For companies with 50 to 2,000 employees operating in the DACH region — Germany, Austria, Switzerland — establishing a full-time internal Compliance Officer position is frequently not economically viable. The external Compliance Officer addresses this problem: the mandate is assumed on the basis of a service contract, immediately deployable expertise is brought in and activities are documented to a standard that holds up under scrutiny. This article sets out what the mandate covers, what it costs and how collaboration is structured for DACH SMEs.
Key Takeaways
- § 130 OWiG establishes personal liability of management for compliance failures — a CMS in accordance with IDW PS 980 demonstrably reduces this risk.
- An external Compliance Officer costs SMEs between €400 and €3,000 per month depending on scope, and is generally less expensive than an internal full-time position.
- In the DACH region, relevant differences exist in national law (GwG/Germany vs. FM-GwG/Austria, CO requirements in Switzerland) that an experienced external CO must know.
Legal Basis: Why SMEs Need a Compliance Function
The compliance obligation for companies under German law arises primarily from § 130 OWiG. Under this provision, anyone who, as the owner of a business or enterprise, intentionally or negligently fails to take supervisory measures necessary to prevent violations within that business or enterprise is acting unlawfully. The risk of fines extends to €10 million; for companies, an additional corporate fine may be imposed under § 30 OWiG.
In addition, IDW PS 980, as a recognised auditing standard, prescribes what a proper Compliance Management System (CMS) must encompass: compliance culture, compliance objectives, compliance risks, compliance programme, compliance organisation, compliance communication and compliance monitoring. This seven-element framework is the benchmark against which external auditors and courts assess the quality of a CMS.
In Austria, the Commercial Code (UGB) applies in conjunction with the GmbHG and criminal business law. In Switzerland, the Code of Obligations (OR) and the Administrative Criminal Law Act (VStrR) provide similar impetus. An external Compliance Officer operating in the DACH region must know these differences and take them into account in their work. Details of the tasks of the Compliance Officer are available on the corresponding CIVAC page.

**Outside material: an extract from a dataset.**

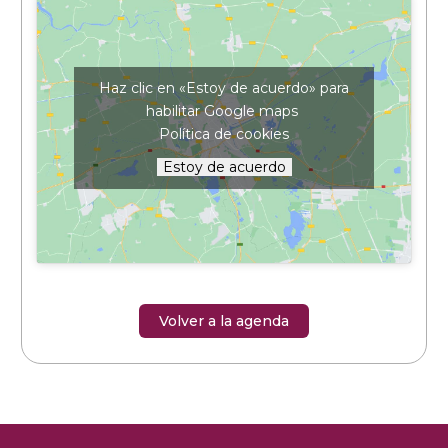
Haz clic en «Estoy de acuerdo» para
habilitar Google maps
Política de cookies
Estoy de acuerdo
Volver a la agenda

Tasks of the External Compliance Officer: What the Mandate Covers
The Compliance Officer is not an inspector but the architect and operator of the Compliance Management System. Core tasks include:
- Compliance risk analysis: Identification of the compliance risks relevant to the company — by sector, geography and internal control status. The basis is a structured inventory of applicable laws, regulations and standards.
- Compliance programme: Policies, Code of Conduct, approval procedures for critical transactions (donations, sponsorship, consultancy agreements), four-eyes principle arrangements.
- Training and communication: Employee training on anti-corruption, competition law, anti-money laundering, supply chain requirements under the Supply Chain Due Diligence Act (LkSG). Documentation with certificate and record.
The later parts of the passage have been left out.